EDITORIAL

 

La reforma energética del presidente de la república ha provocado no sólo un debate constitucional sino un quiebre en la interpretación de la historia.

Nadie imaginó, menos la izquierda, que al tomar “letra por letra” la reforma petrolera cardenista, Enrique Peña Nieto iba a provocar un cisma en las verdades absolutas, déspotas y autocráticas de quienes se creen dueños de Lázaro Cárdenas.

Lo que nos dice el presidente de la república en la exposición de motivos de la reforma es que, de 1958 a la fecha, todos aquéllos que han venido utilizando el nombre de Lázaro Cárdenas para impedir cualquier tipo de inversión privada en Pemex han vivido en la ignorancia y en la mentira.

¿Por qué? Porque las disposiciones constitucionales vigentes, las de hoy, que prohíben celebrar contratos con particulares en exploración no son las que redactó el general. Se trata de disposiciones jurídicas que fueron aprobadas cuando Lázaro Cárdenas ya no era presidente de México.

Peña Nieto se atreve a sacudir la leyenda, el estereotipo que por lustros ha venido manejando trilladamente la izquierda, y le da otra dimensión.

Dice de él, del general Cárdenas, que se trató de un estadista que, además de haber actuado como nacionalista, al expropiar la industria, tuvo la visión de ser un modernizador pragmático.

De acuerdo con la iniciativa presentada en Los Pinos, Lázaro Cárdenas nunca estuvo en contra de la participación de los particulares en actividades relacionadas con la exploración de petróleo. A lo que se opuso fue a que los privados, las compañías extranjeras, tuvieran derechos, es decir que fueran dueños —como sucedía en los años treinta y cuarenta— de los recursos que se encuentran en el subsuelo.

En el cuerpo de la exposición de motivos, Peña Nieto reproduce varios párrafos de la ley cardenista para demostrar que nunca se trató de una iniciativa antiprivatizadora a ultranza.

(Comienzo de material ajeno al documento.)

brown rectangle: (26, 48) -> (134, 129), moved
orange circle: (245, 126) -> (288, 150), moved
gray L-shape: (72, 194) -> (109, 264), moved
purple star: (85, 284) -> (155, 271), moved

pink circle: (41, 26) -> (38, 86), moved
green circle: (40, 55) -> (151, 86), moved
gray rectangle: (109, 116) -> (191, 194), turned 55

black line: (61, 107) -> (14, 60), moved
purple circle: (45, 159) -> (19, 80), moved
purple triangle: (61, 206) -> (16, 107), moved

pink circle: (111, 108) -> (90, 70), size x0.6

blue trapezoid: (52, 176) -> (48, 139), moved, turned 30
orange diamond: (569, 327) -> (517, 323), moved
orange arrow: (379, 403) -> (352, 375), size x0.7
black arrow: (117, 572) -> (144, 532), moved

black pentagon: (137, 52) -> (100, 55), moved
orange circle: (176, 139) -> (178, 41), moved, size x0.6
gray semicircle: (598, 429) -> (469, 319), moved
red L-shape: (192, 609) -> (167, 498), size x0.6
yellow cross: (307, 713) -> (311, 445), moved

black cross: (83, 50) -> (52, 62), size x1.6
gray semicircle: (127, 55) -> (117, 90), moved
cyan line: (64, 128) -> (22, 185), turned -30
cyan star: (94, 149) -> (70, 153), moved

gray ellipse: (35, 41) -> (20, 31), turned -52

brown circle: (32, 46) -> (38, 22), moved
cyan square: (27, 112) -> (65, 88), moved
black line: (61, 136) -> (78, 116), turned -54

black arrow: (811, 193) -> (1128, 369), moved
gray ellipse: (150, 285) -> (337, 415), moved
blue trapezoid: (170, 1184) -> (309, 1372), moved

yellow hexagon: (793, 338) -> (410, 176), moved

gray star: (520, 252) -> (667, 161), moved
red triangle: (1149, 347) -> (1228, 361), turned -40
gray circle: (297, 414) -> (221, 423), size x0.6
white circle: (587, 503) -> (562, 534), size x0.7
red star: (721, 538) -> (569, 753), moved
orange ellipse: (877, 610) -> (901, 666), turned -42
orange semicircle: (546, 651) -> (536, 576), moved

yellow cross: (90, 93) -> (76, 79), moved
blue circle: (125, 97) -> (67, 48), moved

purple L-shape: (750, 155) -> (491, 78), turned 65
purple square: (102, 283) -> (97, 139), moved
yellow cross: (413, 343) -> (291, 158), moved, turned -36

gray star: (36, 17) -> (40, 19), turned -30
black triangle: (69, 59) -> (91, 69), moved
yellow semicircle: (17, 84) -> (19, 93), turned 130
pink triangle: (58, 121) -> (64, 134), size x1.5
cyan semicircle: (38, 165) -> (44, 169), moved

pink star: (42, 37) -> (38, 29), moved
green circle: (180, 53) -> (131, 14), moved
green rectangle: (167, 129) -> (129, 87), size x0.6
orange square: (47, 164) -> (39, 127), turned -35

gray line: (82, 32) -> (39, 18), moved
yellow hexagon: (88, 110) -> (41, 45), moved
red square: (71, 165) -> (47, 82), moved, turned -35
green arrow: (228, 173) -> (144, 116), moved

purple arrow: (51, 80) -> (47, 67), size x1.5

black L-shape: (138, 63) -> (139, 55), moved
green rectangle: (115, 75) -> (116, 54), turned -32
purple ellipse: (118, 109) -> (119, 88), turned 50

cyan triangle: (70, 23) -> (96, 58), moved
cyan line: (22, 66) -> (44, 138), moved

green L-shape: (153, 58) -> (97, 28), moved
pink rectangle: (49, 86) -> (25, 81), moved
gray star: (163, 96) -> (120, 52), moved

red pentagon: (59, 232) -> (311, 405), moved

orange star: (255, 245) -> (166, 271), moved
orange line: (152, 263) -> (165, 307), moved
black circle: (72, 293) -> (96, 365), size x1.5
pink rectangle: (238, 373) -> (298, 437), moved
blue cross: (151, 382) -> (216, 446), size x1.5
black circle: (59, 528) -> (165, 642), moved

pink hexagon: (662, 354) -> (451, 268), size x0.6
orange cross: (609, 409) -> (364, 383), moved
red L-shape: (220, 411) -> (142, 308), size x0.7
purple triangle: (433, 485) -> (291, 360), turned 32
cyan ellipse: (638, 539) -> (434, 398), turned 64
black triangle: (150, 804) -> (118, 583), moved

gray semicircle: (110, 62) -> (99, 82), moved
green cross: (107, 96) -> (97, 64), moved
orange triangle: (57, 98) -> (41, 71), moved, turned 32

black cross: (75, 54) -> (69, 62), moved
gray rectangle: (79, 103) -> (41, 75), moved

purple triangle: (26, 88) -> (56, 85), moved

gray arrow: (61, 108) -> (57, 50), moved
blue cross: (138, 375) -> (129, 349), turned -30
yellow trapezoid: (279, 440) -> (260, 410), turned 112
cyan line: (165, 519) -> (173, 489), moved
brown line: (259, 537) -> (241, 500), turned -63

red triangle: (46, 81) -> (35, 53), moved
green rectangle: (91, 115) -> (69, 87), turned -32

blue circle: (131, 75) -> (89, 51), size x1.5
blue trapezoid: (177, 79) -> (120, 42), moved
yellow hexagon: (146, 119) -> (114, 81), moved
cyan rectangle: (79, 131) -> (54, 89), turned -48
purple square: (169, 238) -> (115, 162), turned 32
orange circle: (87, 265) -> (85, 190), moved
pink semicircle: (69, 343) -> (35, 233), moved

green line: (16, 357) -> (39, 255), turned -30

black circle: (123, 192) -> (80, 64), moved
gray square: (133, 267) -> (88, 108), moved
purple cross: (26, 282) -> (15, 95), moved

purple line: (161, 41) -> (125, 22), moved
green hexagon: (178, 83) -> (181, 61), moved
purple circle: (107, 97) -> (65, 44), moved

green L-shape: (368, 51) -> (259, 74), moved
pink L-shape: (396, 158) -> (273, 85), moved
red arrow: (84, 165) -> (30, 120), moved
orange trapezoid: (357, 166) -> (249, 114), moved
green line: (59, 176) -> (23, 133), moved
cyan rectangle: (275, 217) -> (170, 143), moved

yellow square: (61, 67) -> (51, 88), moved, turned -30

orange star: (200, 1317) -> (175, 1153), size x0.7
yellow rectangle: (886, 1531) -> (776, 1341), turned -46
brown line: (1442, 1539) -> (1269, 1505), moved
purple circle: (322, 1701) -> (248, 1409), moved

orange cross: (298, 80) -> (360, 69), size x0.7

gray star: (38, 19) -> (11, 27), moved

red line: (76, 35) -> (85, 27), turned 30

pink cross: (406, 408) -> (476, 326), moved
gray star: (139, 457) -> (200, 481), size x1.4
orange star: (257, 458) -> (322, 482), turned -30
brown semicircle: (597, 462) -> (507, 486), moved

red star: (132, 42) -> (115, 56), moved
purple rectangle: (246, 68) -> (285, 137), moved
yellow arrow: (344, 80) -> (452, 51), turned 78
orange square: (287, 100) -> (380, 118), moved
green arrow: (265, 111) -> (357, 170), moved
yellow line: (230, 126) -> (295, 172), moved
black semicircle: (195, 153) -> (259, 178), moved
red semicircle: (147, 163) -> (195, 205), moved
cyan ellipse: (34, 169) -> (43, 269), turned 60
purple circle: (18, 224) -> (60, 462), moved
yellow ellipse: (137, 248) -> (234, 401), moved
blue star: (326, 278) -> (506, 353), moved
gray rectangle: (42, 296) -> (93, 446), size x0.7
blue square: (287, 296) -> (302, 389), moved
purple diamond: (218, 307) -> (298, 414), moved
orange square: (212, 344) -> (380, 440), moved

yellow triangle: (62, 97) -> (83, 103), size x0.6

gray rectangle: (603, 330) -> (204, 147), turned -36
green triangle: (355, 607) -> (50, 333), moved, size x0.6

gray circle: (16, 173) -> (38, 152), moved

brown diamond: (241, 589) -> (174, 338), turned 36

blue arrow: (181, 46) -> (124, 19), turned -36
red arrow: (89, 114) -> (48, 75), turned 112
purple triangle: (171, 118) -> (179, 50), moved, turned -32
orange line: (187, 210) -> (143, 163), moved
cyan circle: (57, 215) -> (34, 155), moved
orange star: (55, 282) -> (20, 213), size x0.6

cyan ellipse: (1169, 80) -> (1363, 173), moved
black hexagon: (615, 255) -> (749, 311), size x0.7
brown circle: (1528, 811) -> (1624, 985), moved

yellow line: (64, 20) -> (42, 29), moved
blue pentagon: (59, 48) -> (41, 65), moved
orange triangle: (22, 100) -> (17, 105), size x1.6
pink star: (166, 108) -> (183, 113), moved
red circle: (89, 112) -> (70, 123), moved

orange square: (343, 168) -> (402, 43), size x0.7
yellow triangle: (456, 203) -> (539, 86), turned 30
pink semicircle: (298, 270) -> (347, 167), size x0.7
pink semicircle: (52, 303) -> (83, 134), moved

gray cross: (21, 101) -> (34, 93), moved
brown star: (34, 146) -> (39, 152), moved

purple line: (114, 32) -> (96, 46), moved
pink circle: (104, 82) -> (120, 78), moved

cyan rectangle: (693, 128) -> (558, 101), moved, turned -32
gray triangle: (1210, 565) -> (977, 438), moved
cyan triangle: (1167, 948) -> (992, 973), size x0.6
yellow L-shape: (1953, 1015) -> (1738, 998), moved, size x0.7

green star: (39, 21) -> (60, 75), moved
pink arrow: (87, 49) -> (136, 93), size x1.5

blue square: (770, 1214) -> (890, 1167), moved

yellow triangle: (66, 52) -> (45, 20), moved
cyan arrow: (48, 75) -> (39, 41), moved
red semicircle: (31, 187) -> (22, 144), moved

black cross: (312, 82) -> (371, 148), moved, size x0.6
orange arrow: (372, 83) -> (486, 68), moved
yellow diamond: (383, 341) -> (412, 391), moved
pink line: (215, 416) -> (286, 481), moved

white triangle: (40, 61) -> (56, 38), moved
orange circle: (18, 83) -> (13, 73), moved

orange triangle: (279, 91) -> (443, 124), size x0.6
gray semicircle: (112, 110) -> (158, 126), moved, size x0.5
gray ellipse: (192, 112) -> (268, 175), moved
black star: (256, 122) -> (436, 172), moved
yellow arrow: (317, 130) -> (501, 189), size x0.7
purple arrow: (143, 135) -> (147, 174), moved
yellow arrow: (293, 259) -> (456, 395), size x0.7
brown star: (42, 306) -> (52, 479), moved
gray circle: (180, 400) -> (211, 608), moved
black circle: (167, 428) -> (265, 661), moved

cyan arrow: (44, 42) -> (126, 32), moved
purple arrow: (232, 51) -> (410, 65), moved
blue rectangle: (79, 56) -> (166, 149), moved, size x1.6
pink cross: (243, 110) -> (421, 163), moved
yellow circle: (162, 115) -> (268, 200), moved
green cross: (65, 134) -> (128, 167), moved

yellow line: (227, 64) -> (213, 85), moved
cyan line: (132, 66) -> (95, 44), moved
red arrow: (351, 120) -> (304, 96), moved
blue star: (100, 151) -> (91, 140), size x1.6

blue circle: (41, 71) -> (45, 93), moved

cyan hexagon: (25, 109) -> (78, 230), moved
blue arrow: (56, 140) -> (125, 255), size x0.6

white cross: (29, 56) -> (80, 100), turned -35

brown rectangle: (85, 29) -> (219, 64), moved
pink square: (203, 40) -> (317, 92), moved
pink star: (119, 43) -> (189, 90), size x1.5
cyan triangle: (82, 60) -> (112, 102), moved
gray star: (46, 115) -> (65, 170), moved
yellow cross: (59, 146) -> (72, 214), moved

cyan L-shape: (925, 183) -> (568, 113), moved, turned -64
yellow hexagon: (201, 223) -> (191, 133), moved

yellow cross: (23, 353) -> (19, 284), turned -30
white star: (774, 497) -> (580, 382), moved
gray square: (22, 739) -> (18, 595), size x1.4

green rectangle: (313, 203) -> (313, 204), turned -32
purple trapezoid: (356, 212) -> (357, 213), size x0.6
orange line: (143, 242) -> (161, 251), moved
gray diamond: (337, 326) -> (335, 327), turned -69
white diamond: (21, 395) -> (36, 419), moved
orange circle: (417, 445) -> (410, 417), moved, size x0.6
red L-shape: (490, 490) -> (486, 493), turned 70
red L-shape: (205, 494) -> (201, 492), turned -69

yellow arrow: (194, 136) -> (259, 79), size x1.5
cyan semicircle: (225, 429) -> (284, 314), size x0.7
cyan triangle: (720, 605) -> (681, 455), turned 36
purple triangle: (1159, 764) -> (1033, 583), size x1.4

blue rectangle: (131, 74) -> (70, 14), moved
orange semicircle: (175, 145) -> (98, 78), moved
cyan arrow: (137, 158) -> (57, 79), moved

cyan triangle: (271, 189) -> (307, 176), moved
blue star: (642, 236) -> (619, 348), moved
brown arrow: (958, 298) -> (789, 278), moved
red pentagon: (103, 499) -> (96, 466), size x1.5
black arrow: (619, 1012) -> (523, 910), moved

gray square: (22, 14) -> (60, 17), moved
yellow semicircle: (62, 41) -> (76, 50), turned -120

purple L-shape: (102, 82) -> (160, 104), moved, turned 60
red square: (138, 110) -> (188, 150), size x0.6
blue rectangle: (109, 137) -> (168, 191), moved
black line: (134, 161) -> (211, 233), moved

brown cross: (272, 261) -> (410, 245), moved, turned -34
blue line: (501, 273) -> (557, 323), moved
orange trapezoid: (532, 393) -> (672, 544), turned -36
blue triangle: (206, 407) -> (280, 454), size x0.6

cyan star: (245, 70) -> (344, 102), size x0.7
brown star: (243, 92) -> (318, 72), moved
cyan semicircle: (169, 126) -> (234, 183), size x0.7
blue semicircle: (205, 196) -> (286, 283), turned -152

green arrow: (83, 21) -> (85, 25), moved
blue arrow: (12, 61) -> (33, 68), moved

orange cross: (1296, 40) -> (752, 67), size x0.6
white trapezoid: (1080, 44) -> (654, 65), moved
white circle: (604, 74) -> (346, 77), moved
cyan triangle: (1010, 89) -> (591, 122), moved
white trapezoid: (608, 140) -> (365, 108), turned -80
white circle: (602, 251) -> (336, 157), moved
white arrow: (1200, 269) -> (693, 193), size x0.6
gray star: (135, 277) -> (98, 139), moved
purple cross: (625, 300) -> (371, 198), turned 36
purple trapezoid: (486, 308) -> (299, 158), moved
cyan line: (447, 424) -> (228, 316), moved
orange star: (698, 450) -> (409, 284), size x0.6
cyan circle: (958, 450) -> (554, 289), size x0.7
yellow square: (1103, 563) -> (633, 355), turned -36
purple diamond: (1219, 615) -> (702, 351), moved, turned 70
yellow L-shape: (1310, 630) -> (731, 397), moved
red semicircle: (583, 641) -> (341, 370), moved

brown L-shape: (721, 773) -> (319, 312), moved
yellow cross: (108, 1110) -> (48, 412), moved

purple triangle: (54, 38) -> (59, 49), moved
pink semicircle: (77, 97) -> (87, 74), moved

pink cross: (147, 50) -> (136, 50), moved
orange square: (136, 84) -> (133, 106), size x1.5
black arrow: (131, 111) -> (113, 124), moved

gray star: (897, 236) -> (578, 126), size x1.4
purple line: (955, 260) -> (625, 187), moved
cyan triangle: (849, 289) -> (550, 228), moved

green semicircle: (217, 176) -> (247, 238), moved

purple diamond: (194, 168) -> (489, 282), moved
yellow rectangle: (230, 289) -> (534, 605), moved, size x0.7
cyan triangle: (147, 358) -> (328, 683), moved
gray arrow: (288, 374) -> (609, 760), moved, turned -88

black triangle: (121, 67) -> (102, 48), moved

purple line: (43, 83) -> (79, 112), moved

Señala cuatro partes esenciales: 1) Se consolidó la propiedad de la nación sobre los hidrocarburos. 2) Se  eliminó el régimen de concesiones en exploración y extracción. 3) En su lugar, se crearon contratos. 4) Se permitió la participación de terceros en refinación, transporte y distribución de hidrocarburos.

Redimensionar, reubicar la relación de Lázaro Cárdenas con el petróleo constituye, por parte de Peña Nieto, un acto de valor.

Ni el político, ni el analista más audaz se hubieran atrevido a redefinir la posición de este icono, intocable e inmutable, de la izquierda, con respecto a la participación de la iniciativa privada en la industria petrolera.

Dice Gustavo Madero que Peña Nieto presentó una iniciativa tibia y tímida. El dirigente del PAN, acusado por sus compañeros de partido de ser un déspota por imponer sus decisiones en el interior de su partido, sería incapaz de redactar una iniciativa que incorporara las propuestas de las diferentes corrientes políticas.

Peña Nieto redactó un documento de Estado y no una reforma dogmáticamente priista, como ya lo hizo hace unos días el PAN y lo hará próximamente el PRD.

La mejor calificación que ha recibido hasta este momento la reforma de Peña Nieto es de la prensa norteamericana.

Y no porque The Washington Post y otros diarios estadounidenses la elogien, sino por considerar que las trasnacionales la consideran insuficiente.

Esto significa que los argumentos utilizados por el PRD y  Andrés Manuel López Obrador para calificarla como un “atraco a la nación” —por implicar, supuestamente, una entrega a los particulares— carecen de sustento.

Sin embargo, lo que hoy más duele a la izquierda radical es que Peña Nieto, a través de un planteamiento hábil desde el punto de vista histórico y político, les quitó la bandera a quienes se creían dueños absolutos de Lázaro Cárdenas del Río.

Y Lázaro Cárdenas no es propiedad de nadie. Excepto, claro, del patrimonio nacional.